Message du Président de la BIDC à l’occasion de la journée Internationale des Droits de la Femme 2026
Placée sous le thème « Donner pour recevoir », la Journée Internationale des Droits de la Femme, célébrée cette année, nous rappelle que l’investissement significatif en faveur des femmes n’est pas seulement un impératif moral, mais aussi un moyen sûr de parvenir à une croissance inclusive, à des communautés résilientes et à un développement durable. Actrices du changement social et moteurs de la résilience économique, les femmes figurent parmi les taux d’activité entrepreneuriale les plus élevés au monde.
Cependant, ces opportunités demeurent pour l’essentiel inexploitées en raison de lacunes persistantes. Les entreprises dirigées par des femmes en Afrique sont confrontées à un déficit de financement estimé à environ 40 à 42 milliards USD. Si ces capitaux étaient mobilisés, ils permettraient d’étendre les activités des entreprises, de créer des emplois et de multiplier les retombées sociales au sein de nos communautés. À l’échelle mondiale, les femmes restent sous-représentées aux postes de direction et dans les fonctions clés du secteur public, notamment dans des domaines essentiels, tels que la santé et l’éducation.
À la Banque d’Investissement et de Développement de la CEDEAO (BIDC), nous prenons très à cœur le message « Donner pour recevoir » et nous le traduisons en programmes et en réformes institutionnelles. Dans la perspective du déploiement de notre nouvelle stratégie de croissance, de résilience et d’optimisation (GRO) (2026-2030), la parité entre les sexes et l’autonomisation des jeunes constituent des priorités fondamentales.
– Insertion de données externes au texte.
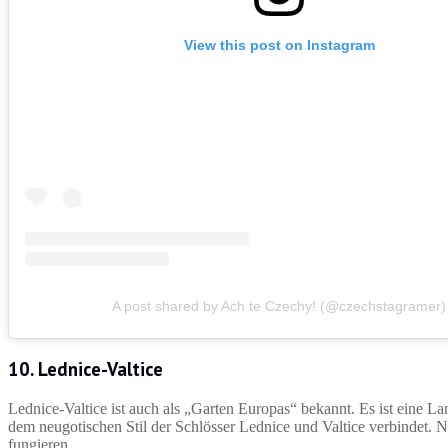
View this post on Instagram
A post shared by Ach te Czechy! (@czechstagramer)
10. Lednice-Valtice
Lednice-Valtice ist auch als „Garten Europas“ bekannt. Es ist eine La
dem neugotischen Stil der Schlösser Lednice und Valtice verbindet. N
fungieren.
Cette stratégie élargira non seulement des opportunités de financement ciblées pour les entreprises dirigées par des femmes et par les jeunes, mais elle intensifiera aussi l’assistance technique et le renforcement des capacités, puis consolidera les instruments de financement mixte afin de réduire les risques et d’attirer des capitaux privés en faveur des femmes entrepreneurs.
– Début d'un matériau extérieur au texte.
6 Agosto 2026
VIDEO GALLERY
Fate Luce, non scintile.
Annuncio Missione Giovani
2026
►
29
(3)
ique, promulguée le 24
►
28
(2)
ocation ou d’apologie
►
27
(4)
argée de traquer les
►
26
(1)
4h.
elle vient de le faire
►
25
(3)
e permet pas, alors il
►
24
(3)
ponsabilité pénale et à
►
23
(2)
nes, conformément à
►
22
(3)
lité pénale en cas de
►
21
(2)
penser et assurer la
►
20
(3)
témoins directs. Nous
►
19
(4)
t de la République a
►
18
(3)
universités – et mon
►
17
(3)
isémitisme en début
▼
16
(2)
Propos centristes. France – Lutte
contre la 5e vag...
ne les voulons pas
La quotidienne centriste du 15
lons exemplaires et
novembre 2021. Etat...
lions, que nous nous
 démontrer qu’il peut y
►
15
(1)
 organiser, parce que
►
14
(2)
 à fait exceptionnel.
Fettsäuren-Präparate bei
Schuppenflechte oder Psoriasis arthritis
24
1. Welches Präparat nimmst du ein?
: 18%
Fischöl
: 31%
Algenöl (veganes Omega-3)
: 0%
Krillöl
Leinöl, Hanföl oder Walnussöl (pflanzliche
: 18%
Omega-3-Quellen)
La Banque s’engage également à la mise en œuvre des politiques qui intègrent la dimension genre dans toutes ses opérations, notamment le Sceau de l’égalité des genres pour les institutions publiques (GES-PI), une initiative mise en œuvre en partenariat avec le PNUD et la Commission de la CEDEAO. L’objectif est d’intégrer des critères d’évaluation et des évaluations d’impact sensibles au genre pour les projets concernés, et de renforcer la collecte de données afin de garantir que les ressources et l’assistance technique parviennent aux femmes et aux communautés qui en ont le plus besoin.
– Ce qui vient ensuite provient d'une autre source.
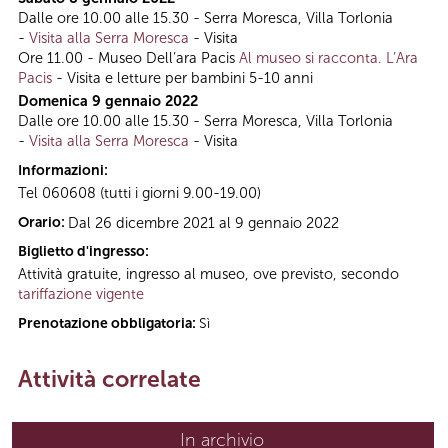
Dalle ore 10.00 alle 15.30 - Serra Moresca, Villa Torlonia
-
Visita alla Serra Moresca
- Visita
Ore 11.00 - Museo Dell’ara Pacis
Al museo si racconta. L’Ara
Pacis
- Visita e letture per bambini 5-10 anni
Domenica 9 gennaio 2022
Dalle ore 10.00 alle 15.30 - Serra Moresca, Villa Torlonia
-
Visita alla Serra Moresca
- Visita
Informazioni:
Tel 060608 (tutti i giorni 9.00-19.00)
Orario:
Dal 26 dicembre 2021 al 9 gennaio 2022
Biglietto d'ingresso:
Attività gratuite, ingresso al museo, ove previsto, secondo
tariffazione vigente
Prenotazione obbligatoria:
Sì
Attività correlate
In archivio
La BIDC ne peut toutefois y parvenir seule. Les gouvernements doivent réformer les lois et les politiques qui excluent les femmes du monde du travail et des marchés, tandis que les partenaires du secteur privé doivent repenser leurs pratiques d’approvisionnement et leurs chaînes de valeur afin de les rendre inclusives du point de vue du genre. Les partenaires au développement devraient également soutenir les instruments qui réduisent les risques liés aux investissements privés dans les entreprises dirigées par des femmes, tels que les obligations sociales, tout en adoptant des indicateurs clés de performance, liés au genre pour les autres instruments de durabilité.
En cette Journée Internationale des Droits de la Femme, soyons clairs : donner n’est pas faire de la charité lorsqu’il s’agit d’une démarche stratégique. Lorsque nous fournissons aux femmes des capitaux, des compétences commerciales adaptées et un accès au marché, les retombées se multiplient dans les ménages et les communautés.
À toutes les femmes entrepreneurs, innovatrices, dirigeantes et actrices du changement de l’espace CEDEAO, la BIDC réaffirme sa confiance en votre potentiel et son engagement à nouer des partenariats structurants qui vous permettront d’amplifier et de pérenniser votre impact. À nos partenaires techniques et financiers, nous lançons un appel à l’action : unissons nos efforts pour combler les déficits persistants en matière de financement et de renforcement des capacités. Les données probantes, tout comme l’impératif moral, plaident sans équivoque en faveur d’un engagement accru et coordonné.
Célébrons les progrès que nous avons réalisés, tout en nous engageant à bâtir un avenir où les femmes pourront contribuer pleinement à la croissance économique, au développement et à l’amélioration des conditions de vie de leurs communautés.
Bonne Journée Internationale des Droits de la Femme !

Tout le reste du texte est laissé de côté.